What is it? GERD happens when stomach acid or sometimes stomach contents wind up flowing into your esophagus (your food pipe) and/or mouth causing a burning sensation. It is commonly called acid reflux, but in extreme cases can be diagnosed as GERD.

Why does it happen? When you eat, your esophagus helps to push food down into your stomach. There is a band of muscle at the bottom of the esophagus that helps with this process. However, if the muscle is relaxed and the esophagus does not close, that is when you get the acid reflux or GERD.

Symptoms? Heartburn or burning in the chest and/or throat, chest pain, trouble swallowing, dry cough, hoarseness or sore throat, sensation of having a lump in your throat, regurgitation of food or sour taste in your mouth. If you have chest pain, jaw pain, arm numbness/pain, get to the ER – this is NOT GERD but could be signs of a heart attack.

Causes? Food and drinks can cause GERD: Chocolate, alcohol, spicy foods, some fatty foods, peppermint, and coffee.

Should I see a doctor? If this occurs more than twice a week and it forces you to take an antacid or a type of pill known as a PPI (proton pump inhibitor – like Prevacid or Prilosec) or an H2 blocker (like Ranitidine or Zantac), then you should be seeing your physician. Also, if you get pain in the chest, arm, or jaw pain, then get yourself to the ER as soon as you can because this could be signs of a heart attack.

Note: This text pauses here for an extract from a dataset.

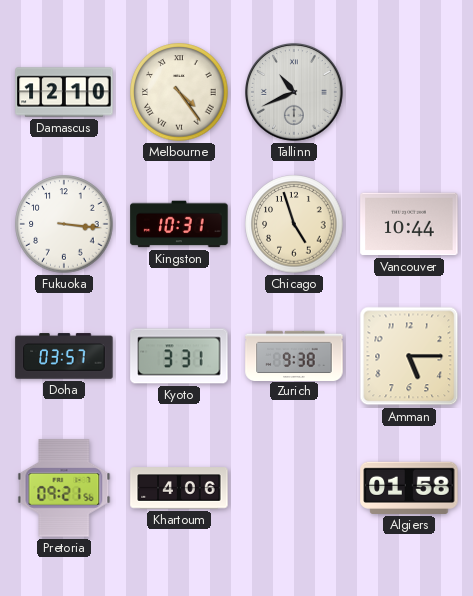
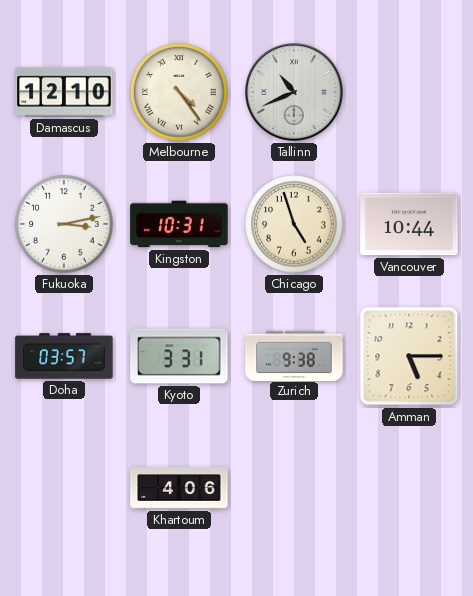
Fukuoka: 3:16 -> 3:13
Pretoria: 09:21 -> none
Algiers: 01:58 -> none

Who is at risk for GERD? The following is a list of people who should pay attention to these signs and symptoms and should get medical assistance as soon as possible.

  • Obese people
  • Bulging top of stomach (hiatal hernia)
  • Pregnancy
  • Smoking
  • Dry mouth
  • Asthma
  • Diabetes

Treatment for GERD? Most doctors will recommend a lifestyle and diet change to help reduce the frequency of GERD. Also Foods and beverages that can irritate a damaged esophageal lining, such as citrus fruits and juices, tomato products, and pepper, should also be avoided if they cause symptoms. Other ways to reduce GERD – reduce the size of meals, eat smaller meals more frequently throughout the day, eat at least 2 to 3 hours before bedtime, elevate the head of your bed on 6 inch blocks (or we use books) if you experience GERD symptoms – do not use pillows to elevate your head as it can cause other issues with your throat, if you smoke – STOP!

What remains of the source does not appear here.